WHAT TO PRODUCE: Two lines in the data below mark the range: the one with "provoking, and clear." and the one with "I’ve just started". Return both, along with every line between them, exactly.

[Stored records]
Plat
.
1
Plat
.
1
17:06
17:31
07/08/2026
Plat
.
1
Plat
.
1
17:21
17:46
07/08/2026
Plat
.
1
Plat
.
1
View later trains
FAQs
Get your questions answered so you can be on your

--

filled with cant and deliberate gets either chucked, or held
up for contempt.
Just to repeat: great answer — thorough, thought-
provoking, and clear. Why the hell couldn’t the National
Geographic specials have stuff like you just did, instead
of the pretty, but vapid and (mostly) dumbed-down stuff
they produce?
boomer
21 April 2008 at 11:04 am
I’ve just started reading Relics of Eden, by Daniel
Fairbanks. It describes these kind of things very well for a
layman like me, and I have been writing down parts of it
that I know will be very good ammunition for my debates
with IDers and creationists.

==

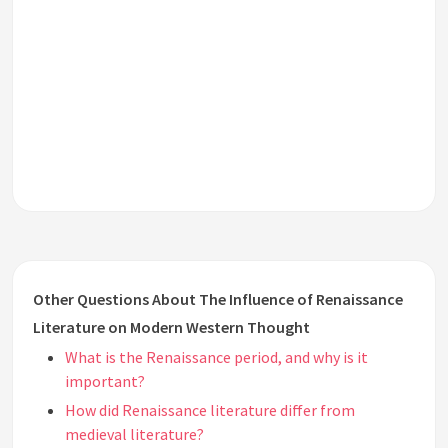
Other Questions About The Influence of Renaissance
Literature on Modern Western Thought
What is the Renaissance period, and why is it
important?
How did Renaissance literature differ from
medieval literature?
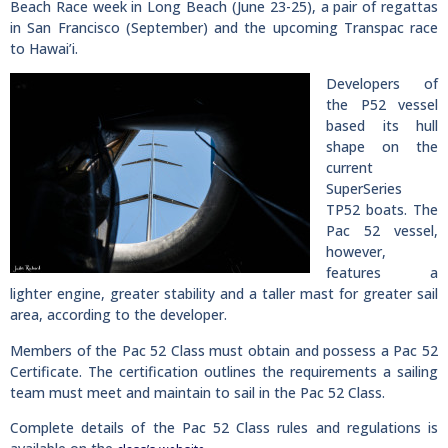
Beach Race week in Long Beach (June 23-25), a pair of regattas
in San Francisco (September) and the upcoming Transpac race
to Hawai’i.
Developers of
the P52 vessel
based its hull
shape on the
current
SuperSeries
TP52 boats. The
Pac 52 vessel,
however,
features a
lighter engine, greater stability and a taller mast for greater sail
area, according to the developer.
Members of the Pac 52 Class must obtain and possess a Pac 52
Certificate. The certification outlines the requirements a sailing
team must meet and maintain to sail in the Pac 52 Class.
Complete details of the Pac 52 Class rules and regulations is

WRITTEN SOLUTION:
provoking, and clear. Why the hell couldn’t the National
Geographic specials have stuff like you just did, instead
of the pretty, but vapid and (mostly) dumbed-down stuff
they produce?
boomer
21 April 2008 at 11:04 am
I’ve just started reading Relics of Eden, by Daniel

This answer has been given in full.